What this task involves:
Send back all of the data, word for word.

════════════════

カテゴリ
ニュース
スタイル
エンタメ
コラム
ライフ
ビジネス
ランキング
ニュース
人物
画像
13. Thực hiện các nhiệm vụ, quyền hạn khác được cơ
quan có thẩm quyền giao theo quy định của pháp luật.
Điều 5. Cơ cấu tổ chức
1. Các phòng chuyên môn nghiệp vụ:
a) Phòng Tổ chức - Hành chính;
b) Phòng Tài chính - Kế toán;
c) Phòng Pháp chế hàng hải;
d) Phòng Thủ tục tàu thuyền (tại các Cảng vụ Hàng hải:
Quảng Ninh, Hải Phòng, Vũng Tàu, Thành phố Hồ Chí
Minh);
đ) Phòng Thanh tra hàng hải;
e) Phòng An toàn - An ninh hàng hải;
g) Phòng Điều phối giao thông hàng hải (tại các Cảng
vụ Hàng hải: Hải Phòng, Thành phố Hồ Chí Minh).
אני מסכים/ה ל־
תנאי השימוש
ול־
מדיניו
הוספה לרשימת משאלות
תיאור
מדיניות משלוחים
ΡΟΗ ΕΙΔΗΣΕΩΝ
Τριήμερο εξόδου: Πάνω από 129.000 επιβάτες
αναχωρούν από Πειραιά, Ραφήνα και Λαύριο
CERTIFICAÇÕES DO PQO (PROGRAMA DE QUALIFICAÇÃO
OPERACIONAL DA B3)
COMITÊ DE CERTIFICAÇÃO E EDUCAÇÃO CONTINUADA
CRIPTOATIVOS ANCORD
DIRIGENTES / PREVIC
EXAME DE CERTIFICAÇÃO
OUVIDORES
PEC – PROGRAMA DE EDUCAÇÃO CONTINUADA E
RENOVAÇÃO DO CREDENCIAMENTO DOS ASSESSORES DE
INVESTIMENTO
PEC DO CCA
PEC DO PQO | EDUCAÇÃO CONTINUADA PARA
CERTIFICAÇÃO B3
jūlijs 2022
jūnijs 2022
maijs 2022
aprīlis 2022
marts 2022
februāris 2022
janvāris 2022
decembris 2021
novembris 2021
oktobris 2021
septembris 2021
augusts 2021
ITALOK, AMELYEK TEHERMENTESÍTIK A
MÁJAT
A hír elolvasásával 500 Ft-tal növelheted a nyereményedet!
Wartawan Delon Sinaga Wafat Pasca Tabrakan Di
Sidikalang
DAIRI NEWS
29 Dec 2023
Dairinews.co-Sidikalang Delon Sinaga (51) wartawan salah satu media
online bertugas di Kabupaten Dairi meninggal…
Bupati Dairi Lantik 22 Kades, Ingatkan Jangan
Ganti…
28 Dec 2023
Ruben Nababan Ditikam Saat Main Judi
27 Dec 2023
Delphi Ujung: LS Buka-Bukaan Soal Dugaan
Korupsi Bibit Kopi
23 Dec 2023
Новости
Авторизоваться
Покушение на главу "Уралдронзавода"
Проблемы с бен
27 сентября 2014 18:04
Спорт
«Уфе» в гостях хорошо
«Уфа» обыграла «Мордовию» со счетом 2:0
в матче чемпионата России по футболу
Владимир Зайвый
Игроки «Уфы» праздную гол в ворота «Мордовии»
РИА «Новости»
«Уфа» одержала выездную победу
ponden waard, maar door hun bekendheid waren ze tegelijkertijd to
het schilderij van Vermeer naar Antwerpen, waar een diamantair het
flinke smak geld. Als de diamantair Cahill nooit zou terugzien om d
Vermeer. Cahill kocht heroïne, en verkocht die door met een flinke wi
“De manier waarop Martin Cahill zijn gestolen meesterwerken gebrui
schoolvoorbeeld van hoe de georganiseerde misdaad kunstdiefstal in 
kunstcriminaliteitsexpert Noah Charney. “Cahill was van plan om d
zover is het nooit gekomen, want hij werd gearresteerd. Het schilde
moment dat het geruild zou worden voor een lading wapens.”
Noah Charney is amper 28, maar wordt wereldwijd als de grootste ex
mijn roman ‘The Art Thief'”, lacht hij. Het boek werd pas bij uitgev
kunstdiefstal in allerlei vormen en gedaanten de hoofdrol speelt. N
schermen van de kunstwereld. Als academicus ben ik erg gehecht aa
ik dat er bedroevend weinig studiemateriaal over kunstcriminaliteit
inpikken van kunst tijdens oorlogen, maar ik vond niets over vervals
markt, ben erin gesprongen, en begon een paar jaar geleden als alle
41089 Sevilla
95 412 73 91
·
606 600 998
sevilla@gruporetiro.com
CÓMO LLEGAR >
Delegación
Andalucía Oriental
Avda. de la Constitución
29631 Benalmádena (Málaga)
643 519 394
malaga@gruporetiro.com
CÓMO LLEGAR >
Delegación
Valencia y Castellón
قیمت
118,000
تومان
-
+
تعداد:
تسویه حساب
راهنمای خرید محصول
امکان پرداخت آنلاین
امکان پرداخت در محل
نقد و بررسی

════════════════

Solution to this task:
カテゴリ
ニュース
スタイル
エンタメ
コラム
ライフ
ビジネス
ランキング
ニュース
人物
画像
13. Thực hiện các nhiệm vụ, quyền hạn khác được cơ
quan có thẩm quyền giao theo quy định của pháp luật.
Điều 5. Cơ cấu tổ chức
1. Các phòng chuyên môn nghiệp vụ:
a) Phòng Tổ chức - Hành chính;
b) Phòng Tài chính - Kế toán;
c) Phòng Pháp chế hàng hải;
d) Phòng Thủ tục tàu thuyền (tại các Cảng vụ Hàng hải:
Quảng Ninh, Hải Phòng, Vũng Tàu, Thành phố Hồ Chí
Minh);
đ) Phòng Thanh tra hàng hải;
e) Phòng An toàn - An ninh hàng hải;
g) Phòng Điều phối giao thông hàng hải (tại các Cảng
vụ Hàng hải: Hải Phòng, Thành phố Hồ Chí Minh).
אני מסכים/ה ל־
תנאי השימוש
ול־
מדיניו
הוספה לרשימת משאלות
תיאור
מדיניות משלוחים
ΡΟΗ ΕΙΔΗΣΕΩΝ
Τριήμερο εξόδου: Πάνω από 129.000 επιβάτες
αναχωρούν από Πειραιά, Ραφήνα και Λαύριο
CERTIFICAÇÕES DO PQO (PROGRAMA DE QUALIFICAÇÃO
OPERACIONAL DA B3)
COMITÊ DE CERTIFICAÇÃO E EDUCAÇÃO CONTINUADA
CRIPTOATIVOS ANCORD
DIRIGENTES / PREVIC
EXAME DE CERTIFICAÇÃO
OUVIDORES
PEC – PROGRAMA DE EDUCAÇÃO CONTINUADA E
RENOVAÇÃO DO CREDENCIAMENTO DOS ASSESSORES DE
INVESTIMENTO
PEC DO CCA
PEC DO PQO | EDUCAÇÃO CONTINUADA PARA
CERTIFICAÇÃO B3
jūlijs 2022
jūnijs 2022
maijs 2022
aprīlis 2022
marts 2022
februāris 2022
janvāris 2022
decembris 2021
novembris 2021
oktobris 2021
septembris 2021
augusts 2021
ITALOK, AMELYEK TEHERMENTESÍTIK A
MÁJAT
A hír elolvasásával 500 Ft-tal növelheted a nyereményedet!
Wartawan Delon Sinaga Wafat Pasca Tabrakan Di
Sidikalang
DAIRI NEWS
29 Dec 2023
Dairinews.co-Sidikalang Delon Sinaga (51) wartawan salah satu media
online bertugas di Kabupaten Dairi meninggal…
Bupati Dairi Lantik 22 Kades, Ingatkan Jangan
Ganti…
28 Dec 2023
Ruben Nababan Ditikam Saat Main Judi
27 Dec 2023
Delphi Ujung: LS Buka-Bukaan Soal Dugaan
Korupsi Bibit Kopi
23 Dec 2023
Новости
Авторизоваться
Покушение на главу "Уралдронзавода"
Проблемы с бен
27 сентября 2014 18:04
Спорт
«Уфе» в гостях хорошо
«Уфа» обыграла «Мордовию» со счетом 2:0
в матче чемпионата России по футболу
Владимир Зайвый
Игроки «Уфы» праздную гол в ворота «Мордовии»
РИА «Новости»
«Уфа» одержала выездную победу
ponden waard, maar door hun bekendheid waren ze tegelijkertijd to
het schilderij van Vermeer naar Antwerpen, waar een diamantair het
flinke smak geld. Als de diamantair Cahill nooit zou terugzien om d
Vermeer. Cahill kocht heroïne, en verkocht die door met een flinke wi
“De manier waarop Martin Cahill zijn gestolen meesterwerken gebrui
schoolvoorbeeld van hoe de georganiseerde misdaad kunstdiefstal in 
kunstcriminaliteitsexpert Noah Charney. “Cahill was van plan om d
zover is het nooit gekomen, want hij werd gearresteerd. Het schilde
moment dat het geruild zou worden voor een lading wapens.”
Noah Charney is amper 28, maar wordt wereldwijd als de grootste ex
mijn roman ‘The Art Thief'”, lacht hij. Het boek werd pas bij uitgev
kunstdiefstal in allerlei vormen en gedaanten de hoofdrol speelt. N
schermen van de kunstwereld. Als academicus ben ik erg gehecht aa
ik dat er bedroevend weinig studiemateriaal over kunstcriminaliteit
inpikken van kunst tijdens oorlogen, maar ik vond niets over vervals
markt, ben erin gesprongen, en begon een paar jaar geleden als alle
41089 Sevilla
95 412 73 91
·
606 600 998
sevilla@gruporetiro.com
CÓMO LLEGAR >
Delegación
Andalucía Oriental
Avda. de la Constitución
29631 Benalmádena (Málaga)
643 519 394
malaga@gruporetiro.com
CÓMO LLEGAR >
Delegación
Valencia y Castellón
قیمت
118,000
تومان
-
+
تعداد:
تسویه حساب
راهنمای خرید محصول
امکان پرداخت آنلاین
امکان پرداخت در محل
نقد و بررسی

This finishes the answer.